Mobility: Not Just For “Old People”

As a 31 year old woman I have spent many hours of my time training or moving in ways that weren’t sustainable, many hours hunched over a desk that wasn’t set up right, countless nights on a less than suitable mattress, and have had my fair share of injury or imbalance. Most of these things occurred when I was young enough not to worry about it. Although, last year I had a baby and I did definitely notice a change in my body (many changes, actually) before, during and after. 


However, I have noticed a mentality among my peers that I don’t think is unique for us millennials, although potentially increasingly relevant for us. That is, that mobility work isn’t for us. It’s for “old people”. You know, people who have Mobility Park signs in their cars and have to walk with a walker. (FYI: not all Mobility Parks are for retired people. These parks are for those with disabilities, visible or not). Mobility work isn’t for us young bucks who are agile and youthful! Well, fellow 90s babes, fellow “dial-up internet kids” and 80s latch key kids, I have news for you. If you are old enough to take 2 Panadol before your Thursday night game of social netball, or stiff enough to hobble outside with your dog in the morning until your back loosens up a bit. If you are old enough to have that “weird clicky thing in my wrist at the end of a long day at the office” or have weekly tension headaches, even migraines, from squinting at a screen, then mobility work is indeed for you.


So why the bad wrap?
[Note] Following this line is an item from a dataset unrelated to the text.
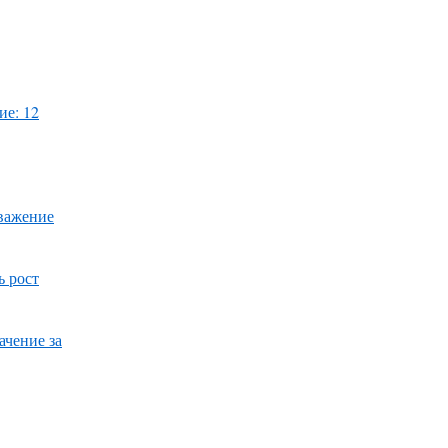
ие: 12
уважение
ь рост
ачение за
Since when did mobility work become associated with gray hair and retirement villages? Generally speaking, a lot more is known about soft tissue and injury recovery than there was when we were born. There is a lot more research supporting preventative care. In the last 5 years, more funding has become available for “falls prevention programmes” in primary care health centers. Meaning PHOs like Tu Ora Compass Health facilitate supplementary funding for their general practices to encourage doctors to see people over the age of 65 years before, during, and after they have had an injury from a fall. This way, their health, their house and even their medication can best support that person’s mobility and balance, ultimately preventing them from falling in the first place and/or needing severe hospital treatment/surgery to recover.


But even outside general practice, and outside the retired demographic, more and more we are adapting out workplace (eg standing desks and voice command software), we are adapting our gear (eg better technology in footwear and orthotics) and taking an increased responsibility to keep well (eg Pilates classes, yoga classes, gym memberships often offering online “do it from home” options). All of these things improve mobility. 


So why don’t we just say it? “I don’t do yoga to look cool on Instagram, I do it so that my back doesn’t lock up every time I bend over,” or “I am part of the VIP Pilates group here not just for the discount but because otherwise I get Plantar Fascialitis when I wear my going out shoes.” Maybe millenials are struggling to grapple with our age. Or maybe we can justify the money of paying for the foam roller if we associate it with our “I am going to finally lose that weight” regime. Maybe we feel better about doing our physio exercises before bed because that cool girl on TikTok does it so really we are young too. Either way, if you develop a regular practice that helps you to live better in your body, good for you. But just remember, prioriting mobility from now on, all the way until you retire, will likely mean that you have more energy and less pain when you roll on the floor with your (grand)kids. Mobility will help you keep up with those social sports you love. It will reduce your medical bills even if they are covered by ACC. Mobility is great! And like a lot of things in life, please don’t wait until you don’t have it to appreciate it.